Air companies agree that SAF is crucial for decarbonizing the aviation sector

U.S. drafts strategy to promote sustainable aviation fuel SAF

The U.S. Energy Department issued a plan to implement the government strategy for boosting the production and use of green airplane fuel, or SAF (sustainable aviation fuel).

Exactly twelve months ago, the administration of U.S. president Joseph Biden announced that the government intends to provide a minimum of 3 billion gallons of SAF annually by 2030. Also, the plan is for the government to cover overall U.S. air companies’ demand for green aviation fuel by 2050. Calculations were that needs of SAF per year in the U.S. are around 35 billion gallons.

The administration aims to reduce at least 50% of greenhouse gas (GHG) emissions by using SAF instead of kerosene. Airline operators agreed to work with the government to meet this goal.

Partnership for SAF promotion

Many airlines that make significant air traffic, such as Delta Air Lines and Southwest Airlines are willing to replace 10% of kerosene fuel with SAF by 2030. But they stress that mutual cooperation between companies, government, and fuel suppliers is necessary.

At least 10 airlines have signed contracts with California-based low-carbon biofuel company Aemetis, which will supply $7 billion worth of sustainable aviation fuels (SAF) and renewable diesel (RD) to the airlines.
Many airlines that make significant air traffic are willing to replace 10% of kerosene fuel with SAF by 2030

They agree that SAF is crucial for decarbonizing the aviation sector. Though they say the partnership is the only way for sustainable aviation fuel to become economical and available as kerosene.

The U.S. government agrees that switching conventional fuel for SAF demands expanding the supply, and reducing the cost of the eco fuel to be financially acceptable for the air companies.

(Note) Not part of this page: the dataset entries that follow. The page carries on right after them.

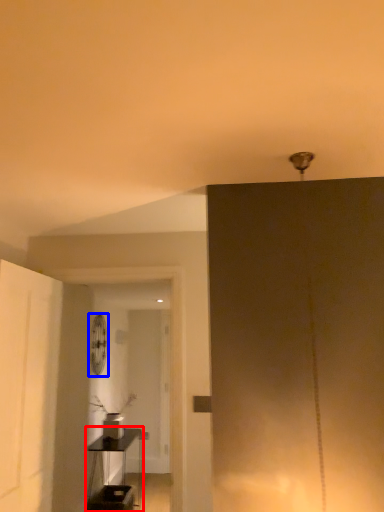 Question: Among these objects, which one is nearest to the camera, table (highlighted by a red box) or fan (highlighted by a blue box)?

Choices:
 (A) table
 (B) fan

Answer: (A) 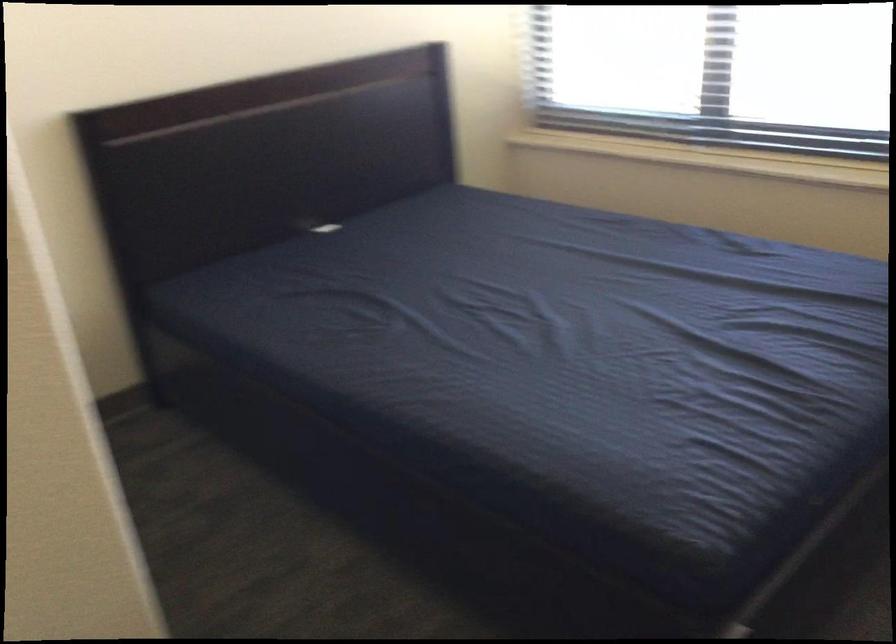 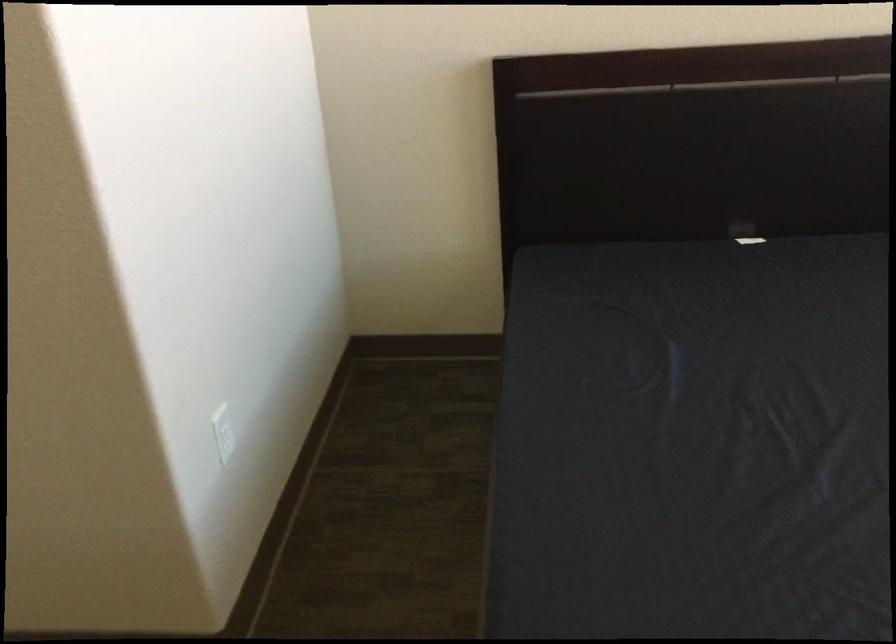 The point at (108, 506) is marked in the first image. Where is the corresponding point in the second image?

(222, 431)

Thus, Biden’s administration committed to issuing a plan to help American companies. And the companies will assist in the development of the new industry of SAF and its expansion. Working together, the government and companies will reduce pollution and improve sustainability.

Given the short time to meet the 2030 goal, the U.S. Energy Department said an immediate focus on converting technologies and raw materials for fuel production is needed.

State subventions for SAF production

President Joe Biden signed the law last month, enabling two-year blender tax credit. The law also provides a subsequent three-year production tax credit and a $290 million SAF grant program.

The blenders tax credit contained in the Sustainable Skies Act starts at $1.50 per gallon. It will be available to blenders of SAF that can demonstrate 50 percent or more greenhouse gas emissions reductions compared to standard jet fuel.

Air transportation generates approximately 2% of U.S. carbon dioxide emissions. Also, U.S. aviation consumes around 10% of overall U.S. transportation energy.